When she found Altan, lying in that same corner of the ancient library he had been last time, she said nothing. She crossed the moonlit room and took the pipe from his languid fingers. She sat down cross-legged, leaning against the shelves of ancient scrolls. Then she took a long draught herself. The effect took a long while to set in, but when it did, she wondered why she had ever meditated at all.

She understood, now, why Altan needed opium.

Small wonder he was addicted. Smoking the pipe had to be the only time that he was not consumed with his misery, with scars that would never heal. The haze induced by the smoke was the only time that he could feel nothing, the only time that he could forget.

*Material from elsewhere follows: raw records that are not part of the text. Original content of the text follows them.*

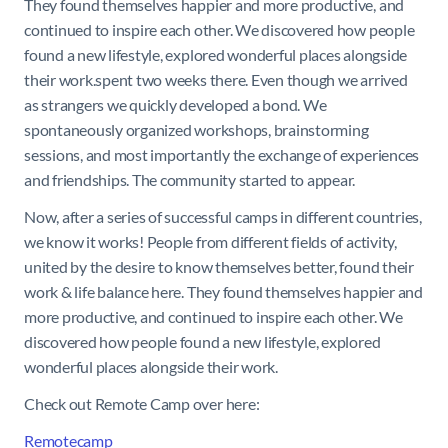
They found themselves happier and more productive, and
continued to inspire each other. We discovered how people
found a new lifestyle, explored wonderful places alongside
their work.spent two weeks there. Even though we arrived
as strangers we quickly developed a bond. We
spontaneously organized workshops, brainstorming
sessions, and most importantly the exchange of experiences
and friendships. The community started to appear.
Now, after a series of successful camps in different countries,
we know it works! People from different fields of activity,
united by the desire to know themselves better, found their
work & life balance here. They found themselves happier and
more productive, and continued to inspire each other. We
discovered how people found a new lifestyle, explored
wonderful places alongside their work.
Check out Remote Camp over here:
Remotecamp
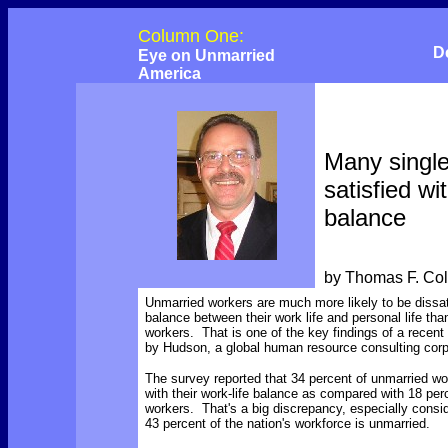
Column One:
D
Eye on Unmarried
America
Many single
satisfied wi
balance
by Thomas F. Co
Unmarried workers are much more likely to be dissat
balance between their work life and personal life tha
workers. That is one of the key findings of a recen
by Hudson, a global human resource consulting corp
The survey reported that 34 percent of unmarried w
with their work-life balance as compared with 18 per
workers. That's a big discrepancy, especially consid
43 percent of the nation's workforce is unmarried.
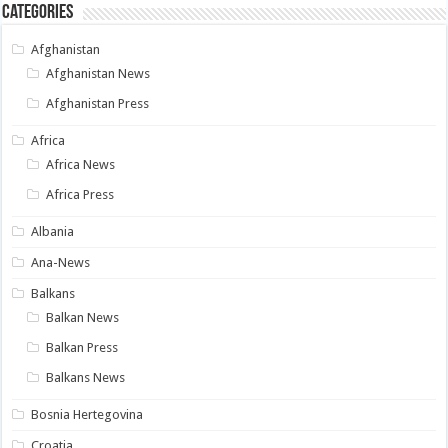
Categories
Afghanistan
Afghanistan News
Afghanistan Press
Africa
Africa News
Africa Press
Albania
Ana-News
Balkans
Balkan News
Balkan Press
Balkans News
Bosnia Hertegovina
Croatia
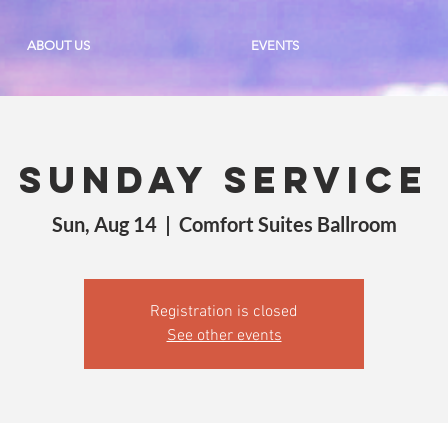
ABOUT US
EVENTS
Sunday Service
Sun, Aug 14
  |  
Comfort Suites Ballroom
Registration is closed
See other events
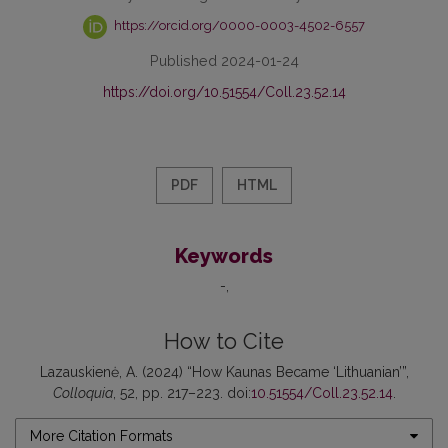
https://orcid.org/0000-0003-4502-6557
Published 2024-01-24
https://doi.org/10.51554/Coll.23.52.14
PDF
HTML
Keywords
-
How to Cite
Lazauskienė, A. (2024) “How Kaunas Became ‘Lithuanian’”,
Colloquia
, 52, pp. 217–223. doi:
10.51554/Coll.23.52.14
.
More Citation Formats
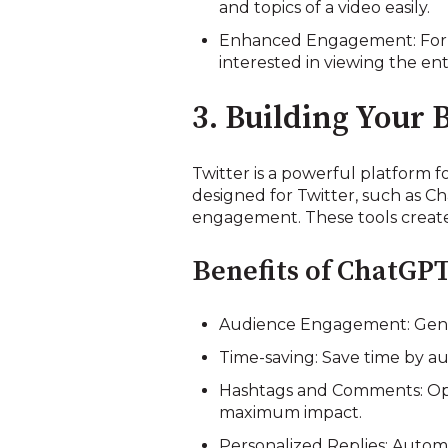
and topics of a video easily.
Enhanced Engagement: For t
interested in viewing the ent
3. Building Your 
Twitter is a powerful platform fo
designed for Twitter, such as Ch
engagement. These tools create 
Benefits of ChatGPT
Audience Engagement: Gener
Time-saving: Save time by au
Hashtags and Comments: Opt
maximum impact.
Personalized Replies: Autom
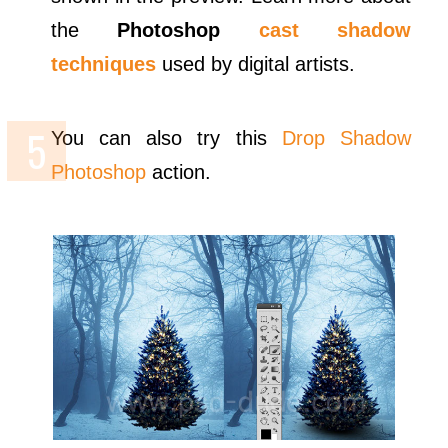
the
Photoshop
cast shadow
techniques
used by digital artists.
You can also try this
Drop Shadow
Photoshop
action.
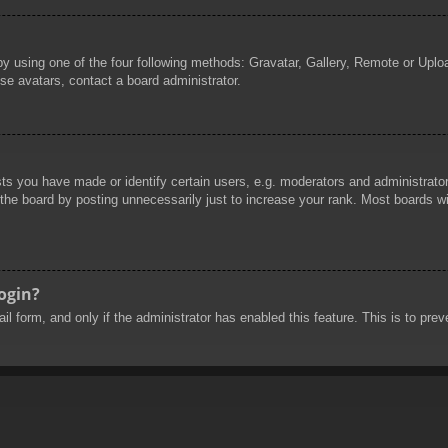
by using one of the four following methods: Gravatar, Gallery, Remote or Uploa
se avatars, contact a board administrator.
 you have made or identify certain users, e.g. moderators and administrators
he board by posting unnecessarily just to increase your rank. Most boards will
login?
mail form, and only if the administrator has enabled this feature. This is to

“How are you doing?” Altan mumbled.

“I hate them,” she said. “I hate them so much. I hate them so much it hurts. I hate them with every drop of my blood. I hate them with every bone in my body.”

Altan blew out a long stream of smoke. He didn’t look like a human so much as he did a simple vessel for the fumes, an inanimate extension of the pipe.

“It doesn’t stop hurting,” he said.

She sucked in another deep breath of the wonderful sweetness.

“I understand now,” she said.

“Do you?”

“I’m sorry about before.”

Her words were vague, but Altan seemed to know what she meant. He took the pipe back from her and inhaled again, and that was acknowledgment enough.